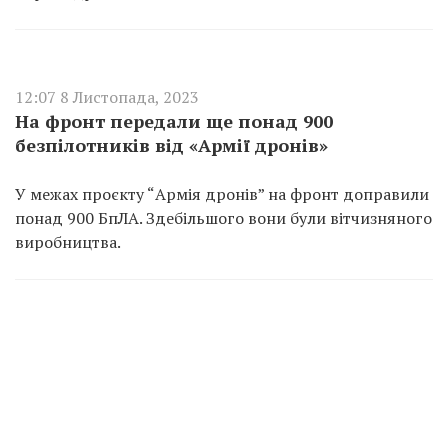
12:07 8 Листопада, 2023
На фронт передали ще понад 900
безпілотників від «Армії дронів»
У межах проєкту “Армія дронів” на фронт доправили
понад 900 БпЛА. Здебільшого вони були вітчизняного
виробництва.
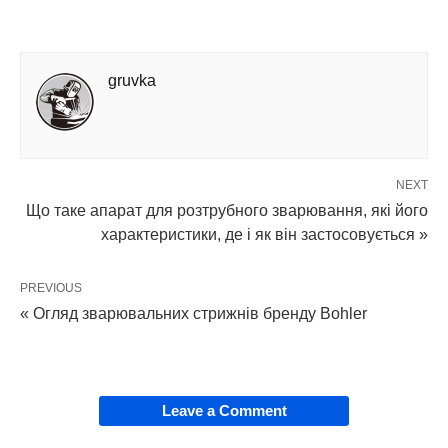
gruvka
NEXT
Що таке апарат для розтрубного зварювання, які його
характеристики, де і як він застосовується »
PREVIOUS
« Огляд зварювальних стрижнів бренду Bohler
Leave a Comment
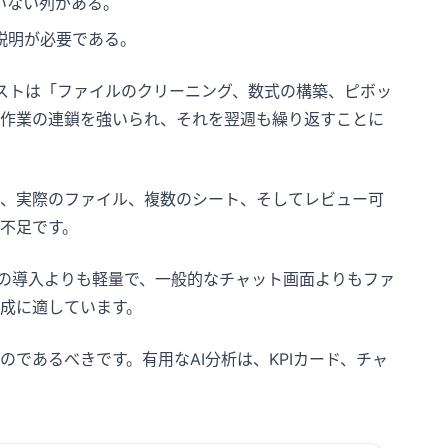
いない列がある。
説明が必要である。
リストは「ファイルのクリーニング、数式の構築、ピボッ
作業の連鎖を強いられ、それを翌週も繰り返すことに
、実際のファイル、複数のシート、そしてレビュー可
不足です。
ールの導入よりも軽量で、一般的なチャット画面よりもファ
成に適しています。
であるべきです。有用なAI分析は、KPIカード、チャ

What the task asks:
Nothing but an exact copy of the data above, minus its pictures, should appear in the response.

Completed task:
12:07 8 Листопада, 2023
На фронт передали ще понад 900
безпілотників від «Армії дронів»
У межах проєкту “Армія дронів” на фронт доправили
понад 900 БпЛА. Здебільшого вони були вітчизняного
виробництва.
gruvka
NEXT
Що таке апарат для розтрубного зварювання, які його
характеристики, де і як він застосовується »
PREVIOUS
« Огляд зварювальних стрижнів бренду Bohler
Leave a Comment
いない列がある。
説明が必要である。
リストは「ファイルのクリーニング、数式の構築、ピボッ
作業の連鎖を強いられ、それを翌週も繰り返すことに
、実際のファイル、複数のシート、そしてレビュー可
不足です。
ールの導入よりも軽量で、一般的なチャット画面よりもファ
成に適しています。
であるべきです。有用なAI分析は、KPIカード、チャ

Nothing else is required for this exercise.